No album merges the intersections of late 60s Soul Jazz and the forefront of Black Avant-Garde like Sonny Sharrock’s “Black Woman,” yet it’s often overlooked in conversations about either of those movements. Perhaps the world wasn’t, and largely still isn’t, prepared for Sharrock’s shredded guitar skronk (though few hesitate to laud his later White counterparts,) or the vocal turns of his then-partner Linda (maligned/praised for a similar “style” to Yoko Ono – yet more accurately, Abbey Lincoln.) Its undeniable groove, an homage/furthering of funk rock and R&B, sets forth a deconstruction and reconfiguring of preconceived ideas of any genre. It’s a protest album that whirls like a dervish, rallies for the liberation of music itself, against the confines of commercialism, using the tools of the masses to lead them toward pure, individual expression. Sly Stone got nothing on this.

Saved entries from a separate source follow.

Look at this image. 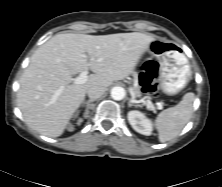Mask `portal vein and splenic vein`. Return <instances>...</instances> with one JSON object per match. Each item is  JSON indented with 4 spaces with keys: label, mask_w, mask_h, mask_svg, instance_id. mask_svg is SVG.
Listing matches in <instances>:
<instances>
[{
    "label": "portal vein and splenic vein",
    "mask_w": 222,
    "mask_h": 187,
    "mask_svg": "<svg viewBox=\"0 0 222 187\" xmlns=\"http://www.w3.org/2000/svg\"><path fill=\"white\" fill-rule=\"evenodd\" d=\"M82 57L84 58H88L87 55L85 54H82ZM87 78H88V71H83L78 77H76L74 79V84H84L87 82ZM62 90H58L57 94H60ZM130 94L133 98H135V95H134V92H133V89L130 88ZM146 102V106L148 109L150 110H154L155 107L154 105L152 104V102L150 100H147L145 101Z\"/></svg>",
    "instance_id": "1"
}]
</instances>
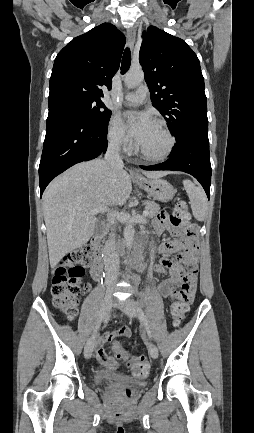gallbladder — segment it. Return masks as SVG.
I'll list each match as a JSON object with an SVG mask.
<instances>
[{
  "mask_svg": "<svg viewBox=\"0 0 254 433\" xmlns=\"http://www.w3.org/2000/svg\"><path fill=\"white\" fill-rule=\"evenodd\" d=\"M104 231V225L102 222L98 221L94 228V234L101 235Z\"/></svg>",
  "mask_w": 254,
  "mask_h": 433,
  "instance_id": "gallbladder-1",
  "label": "gallbladder"
}]
</instances>
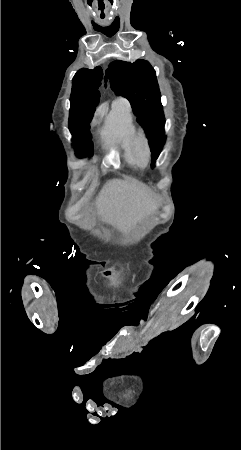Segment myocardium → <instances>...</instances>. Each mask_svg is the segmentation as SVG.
I'll return each instance as SVG.
<instances>
[{
    "label": "myocardium",
    "mask_w": 241,
    "mask_h": 450,
    "mask_svg": "<svg viewBox=\"0 0 241 450\" xmlns=\"http://www.w3.org/2000/svg\"><path fill=\"white\" fill-rule=\"evenodd\" d=\"M138 134V136L130 137L128 140L130 142H133L134 144H130L129 148L134 149L135 153L134 156L136 162H153V157H149L152 152V149L150 148V145L147 142V139L145 138L144 133L140 130L137 133L134 132V135ZM148 135V134H146ZM137 143V144H135Z\"/></svg>",
    "instance_id": "f54148a6"
}]
</instances>
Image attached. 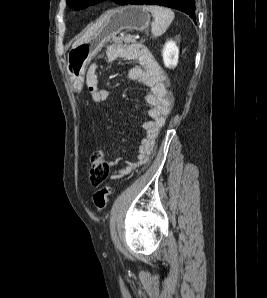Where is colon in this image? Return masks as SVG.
<instances>
[{
    "label": "colon",
    "instance_id": "colon-1",
    "mask_svg": "<svg viewBox=\"0 0 267 298\" xmlns=\"http://www.w3.org/2000/svg\"><path fill=\"white\" fill-rule=\"evenodd\" d=\"M109 172V161L105 152L97 148L91 155L90 159V181L95 187H100L105 181ZM113 187L104 185L100 187L93 196L94 207L97 211H102L108 204L112 194Z\"/></svg>",
    "mask_w": 267,
    "mask_h": 298
}]
</instances>
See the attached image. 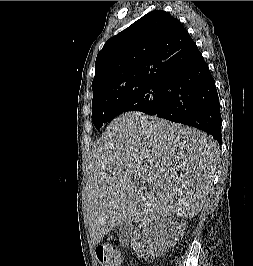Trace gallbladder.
<instances>
[{
  "instance_id": "obj_1",
  "label": "gallbladder",
  "mask_w": 253,
  "mask_h": 266,
  "mask_svg": "<svg viewBox=\"0 0 253 266\" xmlns=\"http://www.w3.org/2000/svg\"><path fill=\"white\" fill-rule=\"evenodd\" d=\"M129 227H130V225L127 224V223H124V224L120 225V232H121L122 230L126 229V228H129Z\"/></svg>"
}]
</instances>
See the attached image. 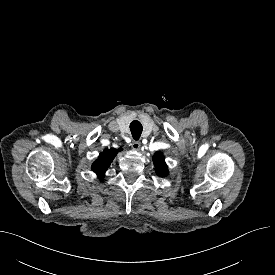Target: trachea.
I'll list each match as a JSON object with an SVG mask.
<instances>
[{"mask_svg": "<svg viewBox=\"0 0 275 275\" xmlns=\"http://www.w3.org/2000/svg\"><path fill=\"white\" fill-rule=\"evenodd\" d=\"M142 130H143V127L139 121L134 120L130 123V131L133 139L138 140L141 136Z\"/></svg>", "mask_w": 275, "mask_h": 275, "instance_id": "3493384b", "label": "trachea"}]
</instances>
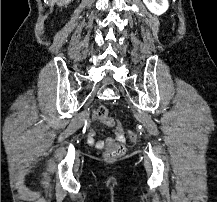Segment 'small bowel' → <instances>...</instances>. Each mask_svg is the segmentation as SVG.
I'll return each instance as SVG.
<instances>
[{
    "label": "small bowel",
    "mask_w": 217,
    "mask_h": 202,
    "mask_svg": "<svg viewBox=\"0 0 217 202\" xmlns=\"http://www.w3.org/2000/svg\"><path fill=\"white\" fill-rule=\"evenodd\" d=\"M98 116H99L98 113H96L93 116V120L94 121H98ZM101 122L104 123V121H101ZM110 127H115V136H116V139L118 141H124L123 129L117 124V121L114 122V126H110ZM110 142H111V139H108L106 141H104V140H97L95 138V131H94V129H90L88 131V133H87V143L90 146H93L95 148L102 149L107 143H110Z\"/></svg>",
    "instance_id": "1"
}]
</instances>
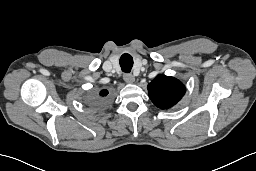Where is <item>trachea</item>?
<instances>
[{"label": "trachea", "mask_w": 256, "mask_h": 171, "mask_svg": "<svg viewBox=\"0 0 256 171\" xmlns=\"http://www.w3.org/2000/svg\"><path fill=\"white\" fill-rule=\"evenodd\" d=\"M120 66L123 72L129 73L133 66V59L129 54H123L120 58Z\"/></svg>", "instance_id": "obj_1"}]
</instances>
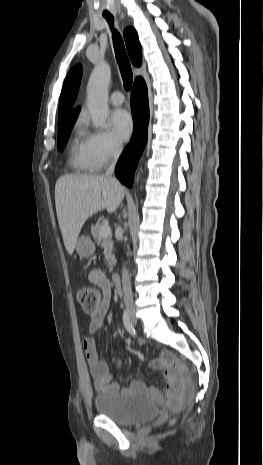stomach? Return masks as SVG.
I'll return each mask as SVG.
<instances>
[{"mask_svg": "<svg viewBox=\"0 0 263 465\" xmlns=\"http://www.w3.org/2000/svg\"><path fill=\"white\" fill-rule=\"evenodd\" d=\"M75 249L81 258H88L94 253L95 245L89 236L81 235L77 239Z\"/></svg>", "mask_w": 263, "mask_h": 465, "instance_id": "obj_1", "label": "stomach"}]
</instances>
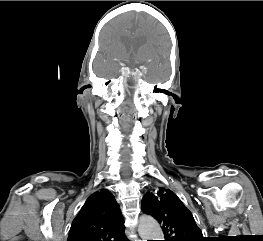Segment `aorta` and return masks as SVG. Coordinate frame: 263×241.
Returning <instances> with one entry per match:
<instances>
[{
	"label": "aorta",
	"mask_w": 263,
	"mask_h": 241,
	"mask_svg": "<svg viewBox=\"0 0 263 241\" xmlns=\"http://www.w3.org/2000/svg\"><path fill=\"white\" fill-rule=\"evenodd\" d=\"M138 232L142 241L160 240L162 237L161 229L157 221L150 216H142L139 220Z\"/></svg>",
	"instance_id": "762f6f07"
}]
</instances>
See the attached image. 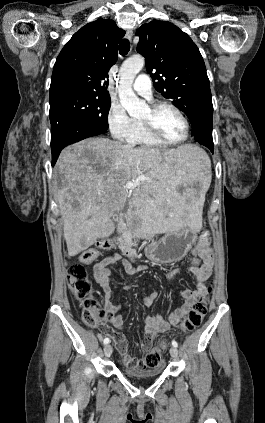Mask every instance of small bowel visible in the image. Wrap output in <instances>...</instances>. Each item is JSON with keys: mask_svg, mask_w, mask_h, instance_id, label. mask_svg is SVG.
Returning <instances> with one entry per match:
<instances>
[{"mask_svg": "<svg viewBox=\"0 0 265 423\" xmlns=\"http://www.w3.org/2000/svg\"><path fill=\"white\" fill-rule=\"evenodd\" d=\"M193 255L194 257L192 258L189 271L192 274L196 289L182 290L181 296L184 299L183 304L181 307L171 312L167 318H163L158 314H151L146 317L144 325L145 335L141 345L143 352L146 353L150 351L152 344L158 335L166 332L171 325H178L186 318L196 302L197 295L203 290L205 281L210 277L215 265V256L212 250L206 246L201 250L195 249ZM120 260L121 258L118 254H112L99 261L95 265V279L103 290L105 298V310L109 315L110 323L115 328L123 330L125 325L123 316L120 313L122 306L113 302V291L110 282L111 267ZM122 265L127 273H135L136 271L145 269V266L143 265L133 267L127 260H122ZM177 273V269L170 271L167 274L168 280L172 281ZM129 289V284L123 285L120 288L121 291H127ZM157 297L158 293L153 291L143 298L142 304L145 307H150L157 299ZM102 333L112 337L125 366L132 368L138 366L142 360L136 359L129 355V342L122 332H114L110 327L109 331H102ZM99 337L102 338L103 335L100 334Z\"/></svg>", "mask_w": 265, "mask_h": 423, "instance_id": "obj_1", "label": "small bowel"}]
</instances>
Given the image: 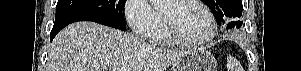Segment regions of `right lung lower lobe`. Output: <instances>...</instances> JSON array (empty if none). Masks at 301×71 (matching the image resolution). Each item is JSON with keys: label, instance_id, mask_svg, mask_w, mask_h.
I'll list each match as a JSON object with an SVG mask.
<instances>
[{"label": "right lung lower lobe", "instance_id": "1", "mask_svg": "<svg viewBox=\"0 0 301 71\" xmlns=\"http://www.w3.org/2000/svg\"><path fill=\"white\" fill-rule=\"evenodd\" d=\"M76 21H93V22H97V23L102 24V25H106V26H110V27L119 29L117 24L113 23L112 21H110L108 19L102 18L100 16H97V15H80V16H77V17H74V18H71V19H68V20L61 21V22H55V24L53 26V29L51 31V34H50L51 41L53 40L55 35L62 28H64L68 24L76 22Z\"/></svg>", "mask_w": 301, "mask_h": 71}]
</instances>
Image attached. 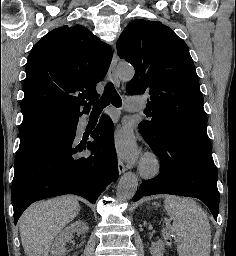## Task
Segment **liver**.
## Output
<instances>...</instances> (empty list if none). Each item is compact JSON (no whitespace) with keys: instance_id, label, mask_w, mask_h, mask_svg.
<instances>
[{"instance_id":"1","label":"liver","mask_w":236,"mask_h":256,"mask_svg":"<svg viewBox=\"0 0 236 256\" xmlns=\"http://www.w3.org/2000/svg\"><path fill=\"white\" fill-rule=\"evenodd\" d=\"M79 202L62 196L32 204L20 218V238L26 256H49L54 238L79 214Z\"/></svg>"}]
</instances>
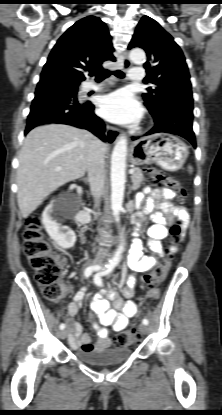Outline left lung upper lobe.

Anything “new” from Nina Simone is always cause for celebration. Her performance at Newport Jazz in 1966 was one of those mythical moments folks talk about for years. Or in this case, generations. Thanks to the archival work of venerable Verve records, recently discovered tapes allow us all into Nina’s timeless audience. From the fragile yet strong-willed title-track opener, through rearranged standards simultaneously melancholy and hopeful, Nina’s dedication to the blues and the not-so-abstract truth reverberates as vital and prescient today as it was then. Legend has it, the crowd applauded so rapturously the next act was refused access to the stage. So what does Nina do? Perform an encore of “Mississippi, Goddamn” so incendiary, so poignant it smokes the “standard” live version she performed at Carnegie Hall two years prior to embers. For anyone remotely skeptical of Ms Simone’s power to convey every emotion possible, THIS will make you a believer.